* Source data *
BEGIN
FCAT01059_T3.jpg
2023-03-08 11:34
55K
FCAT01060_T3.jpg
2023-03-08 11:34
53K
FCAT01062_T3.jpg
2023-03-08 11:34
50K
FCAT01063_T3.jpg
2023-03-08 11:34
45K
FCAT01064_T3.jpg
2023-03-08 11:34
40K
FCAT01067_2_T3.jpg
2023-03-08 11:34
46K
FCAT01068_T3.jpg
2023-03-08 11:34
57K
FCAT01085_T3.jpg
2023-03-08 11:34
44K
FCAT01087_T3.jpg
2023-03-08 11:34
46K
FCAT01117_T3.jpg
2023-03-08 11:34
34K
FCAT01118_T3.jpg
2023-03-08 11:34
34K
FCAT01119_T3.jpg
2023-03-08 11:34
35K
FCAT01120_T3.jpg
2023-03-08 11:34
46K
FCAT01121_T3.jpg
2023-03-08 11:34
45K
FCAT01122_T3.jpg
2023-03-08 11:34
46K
END
BEGIN
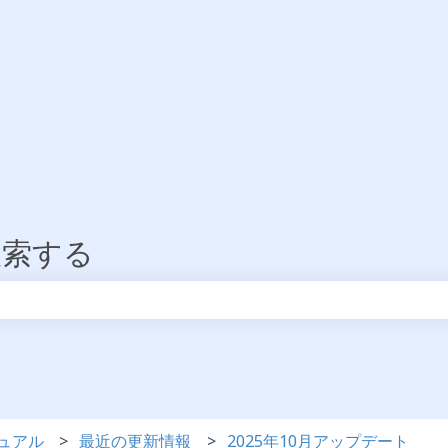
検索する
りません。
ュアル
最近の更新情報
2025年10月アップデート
END
* WORK TO BE COMPLETED *
From the entries above, restate word for word the lines from the line containing "FCAT01059_T3.jpg" to the line containing "FCAT01085_T3.jpg", both ends included, and nothing more.

* ANSWER SPACE *
FCAT01059_T3.jpg
2023-03-08 11:34
55K
FCAT01060_T3.jpg
2023-03-08 11:34
53K
FCAT01062_T3.jpg
2023-03-08 11:34
50K
FCAT01063_T3.jpg
2023-03-08 11:34
45K
FCAT01064_T3.jpg
2023-03-08 11:34
40K
FCAT01067_2_T3.jpg
2023-03-08 11:34
46K
FCAT01068_T3.jpg
2023-03-08 11:34
57K
FCAT01085_T3.jpg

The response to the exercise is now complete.